• **WORK ITEM**
Take the line with "becoming an Advantech member, you can receive" and all lines after it, through the end of the records below, and repeat them exactly.

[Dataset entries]
• • • • • • •
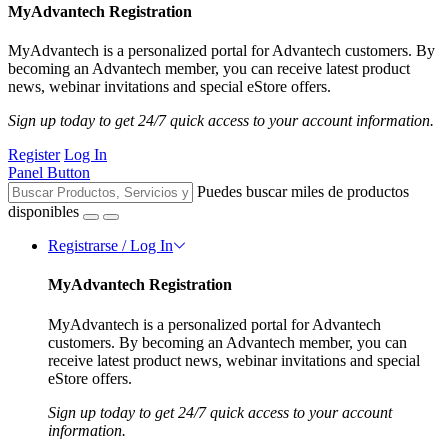
MyAdvantech Registration
MyAdvantech is a personalized portal for Advantech customers. By
becoming an Advantech member, you can receive latest product
news, webinar invitations and special eStore offers.
Sign up today to get 24/7 quick access to your account information.
Register
Log In
Panel Button
Puedes buscar miles de productos
disponibles
Registrarse / Log In
MyAdvantech Registration
MyAdvantech is a personalized portal for Advantech
customers. By becoming an Advantech member, you can
receive latest product news, webinar invitations and special
eStore offers.
Sign up today to get 24/7 quick access to your account
information.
• • • • • • •
• **EXERCISE OUTPUT**
becoming an Advantech member, you can receive latest product
news, webinar invitations and special eStore offers.
Sign up today to get 24/7 quick access to your account information.
Register
Log In
Panel Button
Puedes buscar miles de productos
disponibles
Registrarse / Log In
MyAdvantech Registration
MyAdvantech is a personalized portal for Advantech
customers. By becoming an Advantech member, you can
receive latest product news, webinar invitations and special
eStore offers.
Sign up today to get 24/7 quick access to your account
information.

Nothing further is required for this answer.